Microsoft, Defender ürünlerindeki güvenlik açıkları için 20.000 ABD dolarına kadar bounty programı açıkladı

Microsoft, araştırmacıları Defender ürünlerindeki güvenlik açıklarına odaklanan yeni hata ödül programına davet ediyor.

Microsoft Salı günü yaptığı açıklamada, Defender ürünleri için yeni bir hata ödül programının bir parçası olarak bildirilen güvenlik açıkları için 20.000 dolara kadar ödeme yapmaya istekli olduğunu duyurdu.

Yeni Microsoft Defender Ödül Programı, Uç Nokta için Defender API'leri ile başlıyor, ancak teknoloji devi, Defender markasındaki diğer ürünlerin de zamanla ekleneceğini söylüyor.

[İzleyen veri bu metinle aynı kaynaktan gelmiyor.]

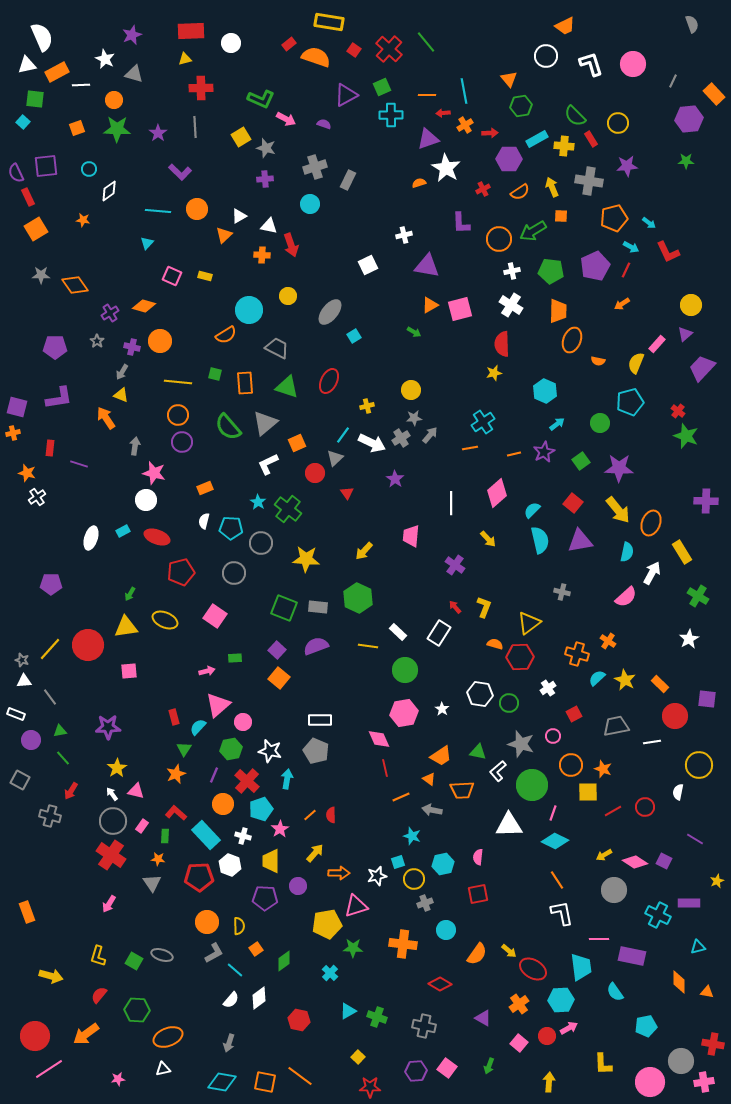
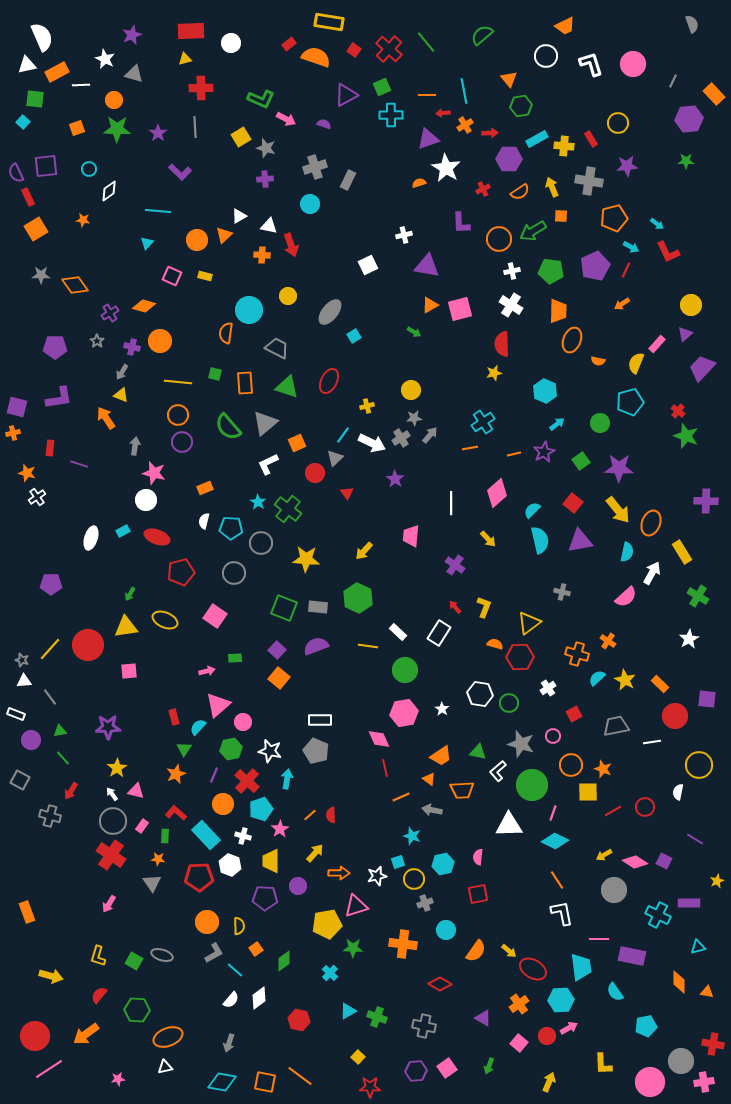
green semicircle at (575, 116): moved 93 px left, 81 px up; rotated 95 degrees clockwise
orange circle at (197, 209): moved 31 px down
cyan arrow at (649, 223): moved 8 px right, 1 px down
orange semicircle at (226, 335): moved 2 px up; rotated 130 degrees clockwise
orange semicircle at (477, 954): moved 1 px left, 3 px up
pink square at (447, 1068): rotated 18 degrees clockwise
white triangle at (163, 1069): moved 2 px right, 2 px up
yellow arrow at (549, 1082): rotated 18 degrees clockwise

Şirket, "Microsoft Defender Ödül Programı, dünyanın dört bir yanındaki araştırmacıları Defender ürün ve hizmetlerindeki güvenlik açıklarını belirlemeye ve bunları ekibimizle paylaşmaya davet ediyor" diyor.

Katılan araştırmacılar, etki ve rapor kalitesine bağlı olarak, belirlenen kusurlar için 500 ila 20.000 ABD Doları arasında kazanabilirler.

Microsoft, en yüksek ödüllerin kritik önem derecesine sahip uzaktan kod yürütme (RCE) hataları için verilebileceğini söylüyor. Şirket, kritik ayrıcalık yükselmesi ve bilgi ifşası sorunları için 8.000 ABD Dolarına kadar dağıtmaya isteklidir ve kimlik sahtekarlığı ve kurcalama güvenlik açıkları için 3.000 ABD Dolarına kadar teklif verebilir.

Bir hata ödül ödülüne hak kazanmak için, araştırmacıların program kapsamında olan, daha önce bildirilmemiş ve ürünün en son, tamamen yamalı sürümünde yeniden üretilebilen kusurları bildirmeleri gerekir.

Kapsam içi güvenlik açıkları arasında siteler arası betik çalıştırma (XSS), siteler arası istek sahteciliği (CSRF), sunucu tarafı istek sahteciliği (SSRF), kiracılar arası veri kurcalama veya erişimi, güvenli olmayan doğrudan nesne başvuruları ve güvenli olmayan seri durumdan çıkarma, ekleme, sunucu tarafı kod yürütme ve güvenlik yanlış yapılandırma sorunları yer alır.

Teknoloji devi, bilinen güvenlik açıklarına sahip bileşenleri kapsayan raporların, kavram kanıtı (PoC) istismar kodunu da içermesi gerektiğini söylüyor.

Raporların açık ve özlü olması ve sorunu yeniden oluşturmak için gerekli bilgileri içermesi gerekir.

Microsoft, tüm raporların MSRC Araştırmacı Portalı aracılığıyla sunulması gerektiğini, hangi yüksek etkili senaryoya uygun olduklarını belirtmesi ve hata için saldırı vektörünü tanımlaması gerektiğini söylüyor.

"Defender Bounty programının kapsamı, Defender ile ilgili ürün ve hizmetlerdeki teknik güvenlik açıklarıyla sınırlıdır. Araştırmanızı yaparken müşteri verilerini keşfederseniz veya devam etmenin güvenli olup olmadığından emin değilseniz, lütfen durun ve bizimle iletişime geçin" diyor teknoloji devi.